NVIDIA / k8s-dra-driver

Dynamic Resource Allocation (DRA) for NVIDIA GPUs in Kubernetes
Apache License 2.0
226 stars 41 forks source link

Rework MPS limit normalization #11

Closed elezar closed 6 months ago

elezar commented 10 months ago

With this change we always specify limits in terms of UUIDs when passing these to the MPS control daemon.
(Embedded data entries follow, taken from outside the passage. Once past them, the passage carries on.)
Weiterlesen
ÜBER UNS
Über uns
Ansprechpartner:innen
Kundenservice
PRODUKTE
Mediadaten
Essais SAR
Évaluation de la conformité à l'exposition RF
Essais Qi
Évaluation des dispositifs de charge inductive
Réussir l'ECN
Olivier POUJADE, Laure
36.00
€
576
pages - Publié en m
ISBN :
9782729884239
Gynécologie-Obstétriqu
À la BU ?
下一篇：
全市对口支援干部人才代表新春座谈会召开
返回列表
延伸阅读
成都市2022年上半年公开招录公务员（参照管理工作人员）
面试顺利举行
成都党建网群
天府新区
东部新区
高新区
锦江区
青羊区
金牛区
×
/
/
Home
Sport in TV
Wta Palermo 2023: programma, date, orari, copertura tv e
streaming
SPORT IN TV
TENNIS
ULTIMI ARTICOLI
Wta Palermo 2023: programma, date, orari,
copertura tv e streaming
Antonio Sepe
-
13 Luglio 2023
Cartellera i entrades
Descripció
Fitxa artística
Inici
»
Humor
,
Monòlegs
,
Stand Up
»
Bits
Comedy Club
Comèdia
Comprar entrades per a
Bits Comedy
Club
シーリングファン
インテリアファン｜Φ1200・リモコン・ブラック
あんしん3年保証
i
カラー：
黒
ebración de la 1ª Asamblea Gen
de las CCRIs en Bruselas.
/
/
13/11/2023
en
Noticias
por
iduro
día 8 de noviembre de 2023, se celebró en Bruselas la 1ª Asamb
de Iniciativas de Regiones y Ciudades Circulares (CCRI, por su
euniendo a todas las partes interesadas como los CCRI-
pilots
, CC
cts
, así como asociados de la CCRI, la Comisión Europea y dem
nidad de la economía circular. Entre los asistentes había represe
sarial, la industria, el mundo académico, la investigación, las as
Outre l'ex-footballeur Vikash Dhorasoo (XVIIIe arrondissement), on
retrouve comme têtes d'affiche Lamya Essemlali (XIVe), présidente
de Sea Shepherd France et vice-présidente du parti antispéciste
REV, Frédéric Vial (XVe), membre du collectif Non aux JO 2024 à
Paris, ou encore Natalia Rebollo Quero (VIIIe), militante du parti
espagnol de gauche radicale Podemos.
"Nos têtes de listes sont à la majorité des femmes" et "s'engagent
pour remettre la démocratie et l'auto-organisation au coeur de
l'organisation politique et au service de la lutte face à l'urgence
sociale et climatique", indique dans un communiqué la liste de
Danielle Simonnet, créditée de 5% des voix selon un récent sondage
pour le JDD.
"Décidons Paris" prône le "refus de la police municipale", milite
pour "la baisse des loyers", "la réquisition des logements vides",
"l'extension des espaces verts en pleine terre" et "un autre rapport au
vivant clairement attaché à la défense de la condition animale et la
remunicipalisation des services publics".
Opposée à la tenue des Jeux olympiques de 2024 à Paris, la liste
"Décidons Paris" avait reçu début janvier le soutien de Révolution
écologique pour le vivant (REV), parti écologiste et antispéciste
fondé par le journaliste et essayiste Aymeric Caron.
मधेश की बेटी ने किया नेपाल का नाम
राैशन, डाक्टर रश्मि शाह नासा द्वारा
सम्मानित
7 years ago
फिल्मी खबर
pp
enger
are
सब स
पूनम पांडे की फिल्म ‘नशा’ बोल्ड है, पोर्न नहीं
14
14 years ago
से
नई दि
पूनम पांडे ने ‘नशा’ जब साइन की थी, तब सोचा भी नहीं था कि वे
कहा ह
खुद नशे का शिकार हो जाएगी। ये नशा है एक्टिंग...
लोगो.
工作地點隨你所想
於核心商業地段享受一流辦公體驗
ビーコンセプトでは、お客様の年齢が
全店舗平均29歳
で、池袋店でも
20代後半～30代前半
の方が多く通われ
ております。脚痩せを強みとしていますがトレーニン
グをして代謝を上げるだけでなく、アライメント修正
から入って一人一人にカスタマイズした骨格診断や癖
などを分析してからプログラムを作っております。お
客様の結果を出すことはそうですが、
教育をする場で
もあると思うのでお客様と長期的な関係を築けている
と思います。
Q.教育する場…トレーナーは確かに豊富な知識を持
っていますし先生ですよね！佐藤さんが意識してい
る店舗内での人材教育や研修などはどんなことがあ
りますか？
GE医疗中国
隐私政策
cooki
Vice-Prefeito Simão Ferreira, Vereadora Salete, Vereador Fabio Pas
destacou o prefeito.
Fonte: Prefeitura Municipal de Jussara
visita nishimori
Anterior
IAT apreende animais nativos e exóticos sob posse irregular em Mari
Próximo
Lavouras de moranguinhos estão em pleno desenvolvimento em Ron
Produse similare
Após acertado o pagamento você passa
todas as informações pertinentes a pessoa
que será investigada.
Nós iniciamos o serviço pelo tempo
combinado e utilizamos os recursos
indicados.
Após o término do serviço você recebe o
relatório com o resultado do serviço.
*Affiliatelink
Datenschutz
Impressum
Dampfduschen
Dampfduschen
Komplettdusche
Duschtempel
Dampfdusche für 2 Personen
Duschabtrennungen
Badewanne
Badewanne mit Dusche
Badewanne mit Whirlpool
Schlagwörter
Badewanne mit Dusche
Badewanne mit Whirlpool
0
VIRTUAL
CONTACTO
We also check for valid indices.

Using this we see:

spec:
  containers:
  - args:
    - |-
      set -e
      rm -f /var/log/nvidia-mps/startup.log

      nvidia-cuda-mps-control -d
      echo set_default_active_thread_percentage 50 | nvidia-cuda-mps-control
      echo set_default_device_pinned_mem_limit GPU-f22fb098-d1b3-3806-2655-ba25f02229c1 10240M | nvidia-cuda-mps-control

      echo "startup complete" > /var/log/nvidia-mps/startup.log

      tail -n +1 -f /var/log/nvidia-mps/control.log
    command:
    - chroot
    - /driver-root
    - sh
    - -c
    env:
    - name: CUDA_VISIBLE_DEVICES
      value: GPU-f22fb098-d1b3-3806-2655-ba25f02229c1

Assuming the following claim parameters:

---
apiVersion: gpu.resource.nvidia.com/v1alpha1
kind: GpuClaimParameters
metadata:
  namespace: sharing-demo
  name: gpu-mps-sharing
spec:
  sharing:
    strategy: MPS
    mpsConfig:
      defaultActiveThreadPercentage: 50
      defaultPinnedDeviceMemoryLimit: 10Gi

and

spec:
  containers:
  - args:
    - |-
      set -e
      rm -f /var/log/nvidia-mps/startup.log

      nvidia-cuda-mps-control -d
      echo set_default_active_thread_percentage 50 | nvidia-cuda-mps-control
      echo set_default_device_pinned_mem_limit GPU-3109fa37-4445-73c7-b695-1b5a4d13f58e 5120M | nvidia-cuda-mps-control

      echo "startup complete" > /var/log/nvidia-mps/startup.log

      tail -n +1 -f /var/log/nvidia-mps/control.log
    command:
    - chroot
    - /driver-root
    - sh
    - -c
    env:
    - name: CUDA_VISIBLE_DEVICES
      value: GPU-3109fa37-4445-73c7-b695-1b5a4d13f58e

when using:

---
apiVersion: gpu.resource.nvidia.com/v1alpha1
kind: GpuClaimParameters
metadata:
  namespace: sharing-demo
  name: gpu-mps-sharing
spec:
  sharing:
    strategy: MPS
    mpsConfig:
      defaultActiveThreadPercentage: 50
      defaultPinnedDeviceMemoryLimit: 10Gi
      defaultPerDevicePinnedMemoryLimit:
         0: 5Gi